How can state officials use hospital and health system financial data to evaluate an entity’s financial health?

This checklist offers initial steps for state officials approaching hospital and health system data:

  1. Identify key question(s).

Given the breadth and depth of data available, it is most effective to approach these resources with a specific question. State officials can more easily identify which data sources to explore based on which metrics each source includes when they have discrete objectives guiding their analysis.

  1. Explore and analyze data.

The following list provides examples of several data points that states can review to understand an entity’s financial health and/or other factors affecting its operations:

  • Overall profitability (e.g., operating margin, net income (or loss), net profit margin, etc.)
    • Note that the definition of operating margin may vary based on which tool is used because of the data that are included in the measurement of the margin. For instance, in the NASHP Hospital Cost Tool, operating margin reflects only those revenues and expenses explicitly tied to patient care, while an audited financial statement may include in its measure of operating margin other operating income and expenses such as the cost of physicians or other Medicare disallowed costs.
  • Hospital or health system expense categories (e.g., labor expenses, capital expenses)
  • Hospital or health system income categories (e.g., revenue from reimbursements from payers, investment income)
  • Payer mix (i.e., distribution of charges and revenues by Medicare, Medicaid, commercial coverage, etc.)
  • Charity care/uncompensated care/community benefit expenses
  • Executive compensation
  • Organizational structure, joint ventures, affiliates, and subsidiaries
  • Strategic direction

Based on the scope of their question(s), officials may consider engaging multiple sources of data. Hospitals and health systems are financially complex entities, with many streams of revenues and expenses; individual data metrics and tools can capture specific elements of an entity’s financial health, but, depending on the objective of an analysis, using multiple sources may offer a more comprehensive picture.

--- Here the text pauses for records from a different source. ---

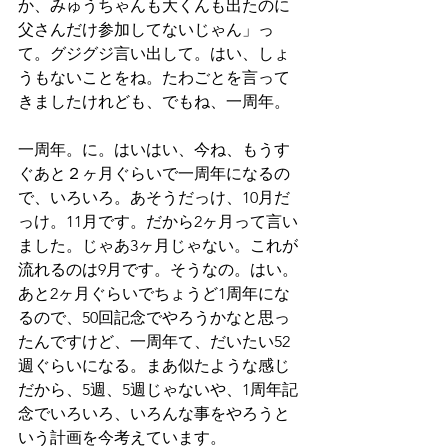
か、みゅうちゃんも大くんも出たのに
父さんだけ参加してないじゃん」っ
て。グジグジ言い出して。はい、しょ
うもないことをね。たわごとを言って
きましたけれども、でもね、一周年。
一周年。に。はいはい、今ね、もうす
ぐあと２ヶ月ぐらいで一周年になるの
で、いろいろ。あそうだっけ、10月だ
っけ。11月です。だから2ヶ月って言い
ました。じゃあ3ヶ月じゃない。これが
流れるのは9月です。そうなの。はい。
あと2ヶ月ぐらいでちょうど1周年にな
るので、50回記念でやろうかなと思っ
たんですけど、一周年て、だいたい52
週ぐらいになる。まあ似たような感じ
だから、5週、5週じゃないや、1周年記
念でいろいろ、いろんな事をやろうと
いう計画を今考えています。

  1. Identify additional data needs.

State officials may also find that these sources do not contain all the data relevant to their question(s). States may consider creating additional reporting pathways through which entities submit financial information to the state; some states, for example, require that entities report their audited financial statements directly to the state. NASHP has published a model bill and model reporting template for states looking to increase hospital transparency, both of which are available with accompanying resources through NASHP’s toolkit to address rising health care costs.

  1. Recognize data considerations.

Because of the timing of financial data reporting cycles, these sources typically comprise information from at least one year prior to their publication. Entities may change their affiliations, ownership, or organizational structures and, due to the fluidity of the health care market, may engage in asset transfers, all of which may have immediate impacts on their financial status that are not visible to state officials via data until the following year.

NASHP is developing resources to support state officials in conducting detailed analyses and will be publishing more resources with examples of and guidance for answering specific questions.